Online Decision-making with High Dimensional Covariates

Growing availability of data has enabled decision-makers to tailor choices at the individual-level. This involves learning a model of decision rewards conditional on individual-specific covariates or features. Recently, "contextual bandits" have been introduced as a framework to study these online decision making problems. However, when the space of features is high-dimensional, existing literature only considers situations where features are generated in an adversarial fashion that leads to highly conservative performance guarantees -- regret bounds that scale by square-root of number of samples.
Motivated by medical decision making problems where stochastic features are more realistic, we introduce a new algorithm that relies on two sequentially updated LASSO estimators. One estimator (with a low-bias) is used to select a candidate subset of the decisions, next a more biased (but potentially more accurate) estimator is used to select the optimal decision. We prove that our algorithm achieves a regret that scales poly-logarithmically in the number of samples and features. The key step in our analysis is proving a new oracle inequality that guarantees the convergence of the LASSO estimator despite the non-i.i.d. data induced by the bandit policy.
We illustrate the practical relevance of the proposed algorithm by evaluating it on a warfarin dosing problem.
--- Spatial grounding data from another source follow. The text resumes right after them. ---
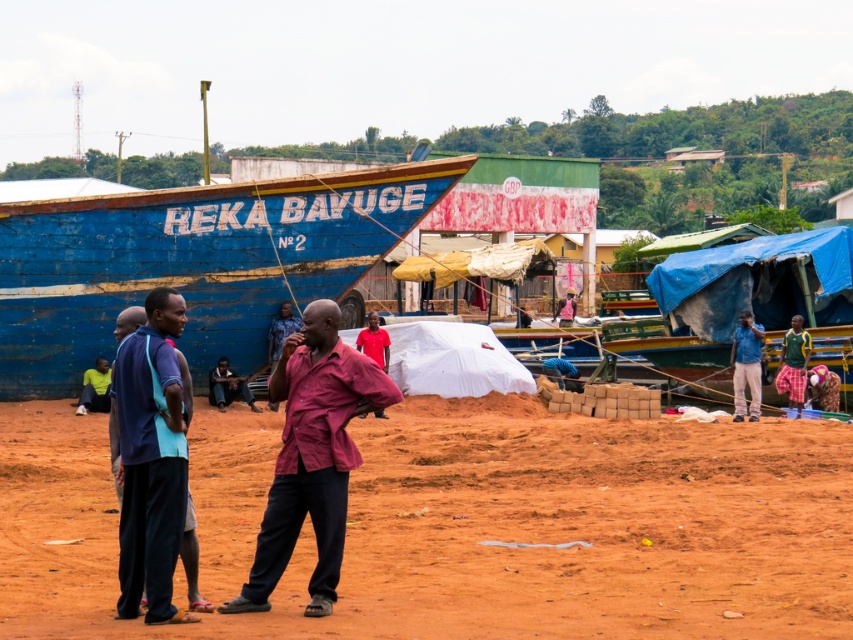 Based on the photo, does brown sandy dirt at center have a greater width compared to blue fabric pants at left?

Yes.

In the scene shown: Does brown sandy dirt at center appear on the right side of blue fabric pants at left?

Indeed, brown sandy dirt at center is positioned on the right side of blue fabric pants at left.

Who is more forward, (299, 592) or (173, 490)?

Positioned in front is point (173, 490).

This screenshot has width=853, height=640. I want to click on brown sandy dirt at center, so click(483, 529).

Is maroon fabric shirt at center bigger than blue fabric pants at left?

Actually, maroon fabric shirt at center might be smaller than blue fabric pants at left.

What do you see at coordinates (312, 456) in the screenshot? Image resolution: width=853 pixels, height=640 pixels. I see `maroon fabric shirt at center` at bounding box center [312, 456].

Find the location of a particular element. This screenshot has height=640, width=853. maroon fabric shirt at center is located at coordinates (312, 456).

Can you confirm if maroon fabric shirt at center is wider than blue denim jacket at upper right?

Incorrect, maroon fabric shirt at center's width does not surpass blue denim jacket at upper right's.

Between maroon fabric shirt at center and blue denim jacket at upper right, which one has more height?

blue denim jacket at upper right is taller.

In order to click on maroon fabric shirt at center in this screenshot , I will do `click(312, 456)`.

Where is `maroon fabric shirt at center`? This screenshot has height=640, width=853. maroon fabric shirt at center is located at coordinates (312, 456). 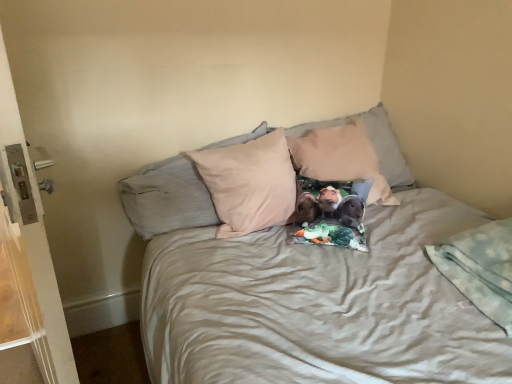 Question: Is white plastic screen door at left smaller than light blue fleece blanket at lower right?

Choices:
 (A) yes
 (B) no

Answer: (B)

Question: Is white plastic screen door at left taller than light blue fleece blanket at lower right?

Choices:
 (A) yes
 (B) no

Answer: (A)

Question: Can you confirm if white plastic screen door at left is wider than light blue fleece blanket at lower right?

Choices:
 (A) yes
 (B) no

Answer: (B)

Question: Does white plastic screen door at left have a lesser height compared to light blue fleece blanket at lower right?

Choices:
 (A) yes
 (B) no

Answer: (B)

Question: Is white plastic screen door at left at the left side of light blue fleece blanket at lower right?

Choices:
 (A) no
 (B) yes

Answer: (B)

Question: From the image's perspective, is white plastic screen door at left above light blue fleece blanket at lower right?

Choices:
 (A) no
 (B) yes

Answer: (B)

Question: Is beige fabric pillow at center, the 2th pillow from the left, a part of light blue fleece blanket at lower right?

Choices:
 (A) yes
 (B) no

Answer: (B)

Question: Does light blue fleece blanket at lower right have a smaller size compared to beige fabric pillow at center, the 2th pillow from the left?

Choices:
 (A) yes
 (B) no

Answer: (A)

Question: Considering the relative positions of light blue fleece blanket at lower right and beige fabric pillow at center, the 2th pillow from the left, in the image provided, is light blue fleece blanket at lower right to the left of beige fabric pillow at center, the 2th pillow from the left, from the viewer's perspective?

Choices:
 (A) yes
 (B) no

Answer: (B)

Question: Is light blue fleece blanket at lower right oriented towards beige fabric pillow at center, the first pillow when ordered from right to left?

Choices:
 (A) no
 (B) yes

Answer: (A)

Question: From the image's perspective, does light blue fleece blanket at lower right appear higher than beige fabric pillow at center, the first pillow when ordered from right to left?

Choices:
 (A) no
 (B) yes

Answer: (A)

Question: Is light blue fleece blanket at lower right located outside beige fabric pillow at center, the 2th pillow from the left?

Choices:
 (A) yes
 (B) no

Answer: (A)

Question: From a real-world perspective, is beige fabric pillow at center, positioned as the first pillow in left-to-right order, positioned under beige fabric pillow at center, the 2th pillow from the left, based on gravity?

Choices:
 (A) no
 (B) yes

Answer: (B) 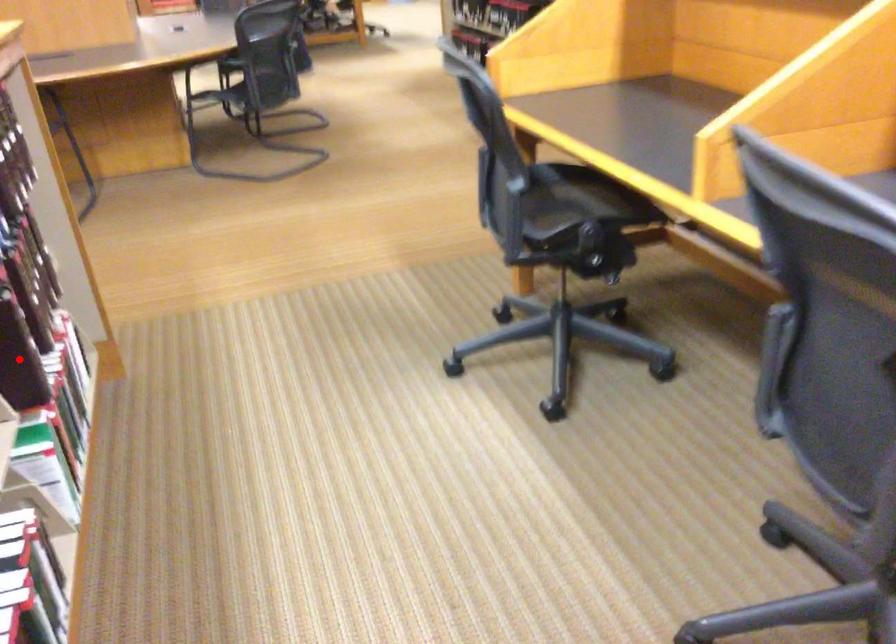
A patient's optimal warfarin dosage depends on the patient's genetic profile and medical records; incorrect initial dosage may result in adverse consequences such as stroke or bleeding. We show that our algorithm outperforms existing bandit methods as well as physicians to correctly dose a majority of patients.
(joint work with Hamsa Bastani)

Arnoud den Boer

Decision-based model selection

In optimization problems, simple mathematical models that discard important factors may sometimes be preferred to more realistic models. This may occur if the parameters of the simple model are easier to estimate than the parameters of the complex model, or if the optimization problem corresponding to the simple model can be solved exactly whereas the optimization problem corresponding to the `realistic model' is intractable. This trade-off between three sources of errors (modeling, estimation, and optimization errors) is encountered in many stochastic optimization problems.
The question we address is: how can one determine if it is better to use a simplified model, rather than a more realistic model? In other words: given a data set and a particular optimization problem, how do we know whether the model-misspecification error induced by a simple model is dominated by estimation and optimization errors corresponding to more realistic models? In this research we propose a generic decision-based model selection method that determines when simplicity is preferred to realism. We explain the theoretical framework of our method, and illustrate the potential performance improvement in assortment optimization and newsvendor problems.

PRESENTATION

Richard Boucherie

Operations research solutions to improve the quality of healthcare

CHOIR: Center for Healthcare Operations Improvement & Research

Healthcare expenditures are increasing in many countries. Delivering adequate quality of healthcare requires efficient utilization of resources. Operations Research allows us to maintain or increase the current quality of healthcare for a growing number of patients without increasing the required work force. In this talk, I will describe a series of mathematical results obtained in the Center for Healthcare Operations Improvement and Research of the University of Twente, and I will indicate how these results were implemented in Dutch hospitals.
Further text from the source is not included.